Sounds good...Let me know what time works best for you and we will schedule a short call

view this post on Zulip Will Wieder (Mar 02 2021 at 23:42):

thanks @Anderson Banihirwe I sent you a zoom invite for tomorrow afternoon.

view this post on Zulip Will Wieder (Mar 15 2021 at 00:44):

couldn't find a similar thread, so I added this questions here. Specifically my apply_ufunc seems to overload two workers, regardless of how data are being chunked. The notebook below works fine if I only have 20 years of data, but seems to go really slow on a 'transpose' step, which seems to happen on each ensemble member? (currently just reading in 2 for efficiency). Ideally I'd like to run this with a whole historical and SPP time series.
https://github.com/wwieder/cesm-lens/blob/main/notebooks/lens2_FireRisk.ipynb
@Anderson Banihirwe you helped with the first bit of this code (which worked for 10 year slices of data). Do you have suggestions for how to handle a longer time series?

view this post on Zulip Will Wieder (Mar 15 2021 at 12:36):

it was the rechunk-merge part of the workflow that was getting hung up. increasing lat and lon chunks made this better!

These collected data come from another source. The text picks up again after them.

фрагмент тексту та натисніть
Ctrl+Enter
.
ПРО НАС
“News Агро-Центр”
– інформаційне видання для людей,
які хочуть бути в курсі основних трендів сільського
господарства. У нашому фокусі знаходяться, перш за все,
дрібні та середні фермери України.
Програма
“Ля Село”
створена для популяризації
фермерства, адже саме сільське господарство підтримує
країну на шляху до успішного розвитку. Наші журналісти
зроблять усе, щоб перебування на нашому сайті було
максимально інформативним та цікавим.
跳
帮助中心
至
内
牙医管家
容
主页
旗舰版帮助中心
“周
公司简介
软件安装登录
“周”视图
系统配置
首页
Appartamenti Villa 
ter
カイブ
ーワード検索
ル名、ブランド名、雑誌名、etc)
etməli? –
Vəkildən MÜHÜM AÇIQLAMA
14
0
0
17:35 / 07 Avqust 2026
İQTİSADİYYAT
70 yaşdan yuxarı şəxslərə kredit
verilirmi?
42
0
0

view this post on Zulip Deepak Cherian (Mar 15 2021 at 13:19):

at a high level, your data is chunked in time but your function wants only 1 chunk in time. So rechunking (rechunk-merge) will always be expensive (output chunks depend on a large number of input chunks). As you have found out, increasing lat and lon chunks (when you read in data) will make it better.

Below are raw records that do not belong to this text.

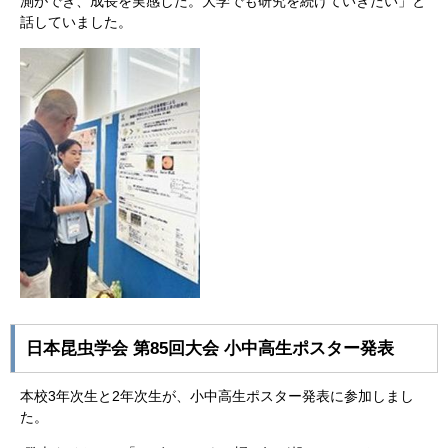
測ができ、成長を実感した。大学でも研究を続けていきたい」と
話していました。
日本昆虫学会 第85回大会 小中高生ポスター発表
本校3年次生と2年次生が、小中高生ポスター発表に参加しまし
た。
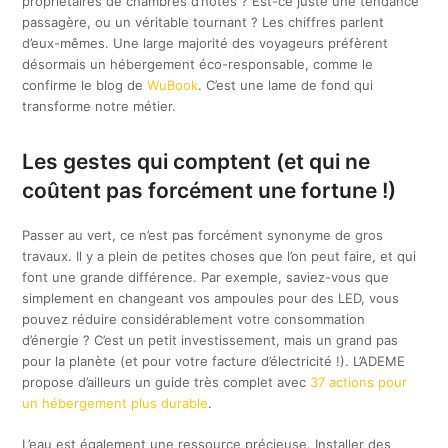
propriétaires de chambres d’hôtes ? Est-ce juste une tendance
passagère, ou un véritable tournant ? Les chiffres parlent
d’eux-mêmes. Une large majorité des voyageurs préfèrent
désormais un hébergement éco-responsable, comme le
confirme le blog de
WuBook
. C’est une lame de fond qui
transforme notre métier.
Les gestes qui comptent (et qui ne
coûtent pas forcément une fortune !)
Passer au vert, ce n’est pas forcément synonyme de gros
travaux. Il y a plein de petites choses que l’on peut faire, et qui
font une grande différence. Par exemple, saviez-vous que
simplement en changeant vos ampoules pour des LED, vous
pouvez réduire considérablement votre consommation
d’énergie ? C’est un petit investissement, mais un grand pas
pour la planète (et pour votre facture d’électricité !). L’ADEME
propose d’ailleurs un guide très complet avec
37 actions pour
un hébergement plus durable
.
L’eau est également une ressource précieuse. Installer des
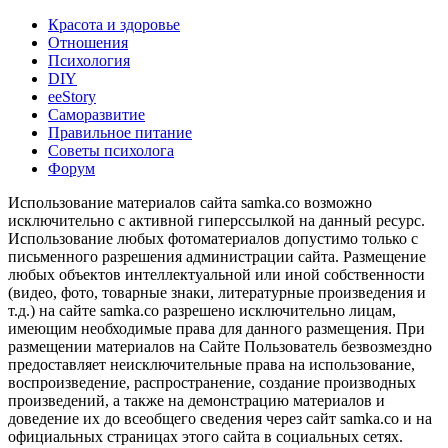
Красота и здоровье
Отношения
Психология
DIY
ееStory
Саморазвитие
Правильное питание
Советы психолога
Форум
Использование материалов сайта samka.co возможно
исключительно с активной гиперссылкой на данный ресурс.
Использование любых фотоматериалов допустимо только с
письменного разрешения администрации сайта. Размещение
любых объектов интеллектуальной или иной собственности
(видео, фото, товарные знаки, литературные произведения и
т.д.) на сайте samka.co разрешено исключительно лицам,
имеющим необходимые права для данного размещения. При
размещении материалов на Сайте Пользователь безвозмездно
предоставляет неисключительные права на использование,
воспроизведение, распространение, создание производных
произведений, а также на демонстрацию материалов и
доведение их до всеобщего сведения через сайт samka.co и на
официальных страницах этого сайта в социальных сетях.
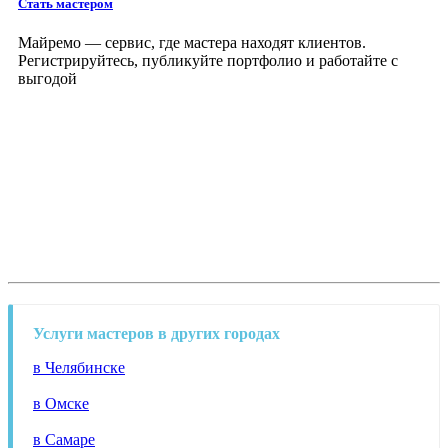
Стать мастером
Майремо — сервис, где мастера находят клиентов.
Регистрируйтесь, публикуйте портфолио и работайте с
выгодой
Услуги мастеров в других городах
в Челябинске
в Омске
в Самаре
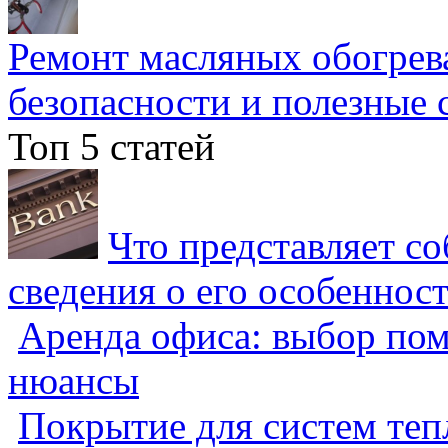
Ремонт масляных обогрев
безопасности и полезные 
Топ 5 статей
Что представляет с
сведения о его особеннос
Аренда офиса: выбор пом
нюансы
Покрытие для систем теп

You could rewrite this to accept dataarrays. Xarray supports all these operations and they are dask-aware so you can avoid the rechunking/apply_ufunc dance.

def running_sum_np(data):
    v = pd.Series(data.copy())
    cumsum = v.cumsum().fillna(method='pad')
    reset = -cumsum[v.isnull()].diff().fillna(cumsum)
    result = v.where(v.notnull(), reset).cumsum()
    return result.values

xclim implements some of your calculations (https://xclim.readthedocs.io/en/stable/indices.html?highlight=fire#fire-weather-indices-submodule) so you could try their code

view this post on Zulip Deepak Cherian (Mar 15 2021 at 13:26):

(the transpose step is also from apply_ufunc... it moves all core dimensions to the end).

view this post on Zulip Deepak Cherian (Mar 15 2021 at 14:59):

Maybe like this?

import numpy as np
import xarray as xr


arr = xr.DataArray(
    np.array(
        [
            [1, 2, np.nan, 3, 4, 5, np.nan, np.nan, np.nan, 4, 6, np.nan, 2],
            [np.nan, 2, np.nan, np.nan, np.nan, 5, np.nan, np.nan, np.nan, 4, np.nan, np.nan, np.nan]
        ]
    ),
    dims=("x", "time")
)
arr

pasted image

# attempt 1
# though ffill doesn't work across chunks:
# could use solution here: https://github.com/pydata/xarray/issues/2699
cumsum = arr.cumsum("time")
cumsum - cumsum.where(arr.isnull()).ffill("time").fillna(0)

pasted image

# the last fillna(0) is really just for the beginning of the array
# pad with nans instead. this may be more efficient with dask,
# since we don't touch every element at the end
padded = arr.pad(time=(1, 0))
cumsum = padded.cumsum("time")
(cumsum - cumsum.where(padded.isnull()).ffill("time")).isel(time=slice(1, None))

pasted image

This solution requires fixing https://github.com/pydata/xarray/issues/2699#issuecomment-456999707 to have ffill work across chunks. (A solution exists, just needs to be added with tests cc @xdev @geocat )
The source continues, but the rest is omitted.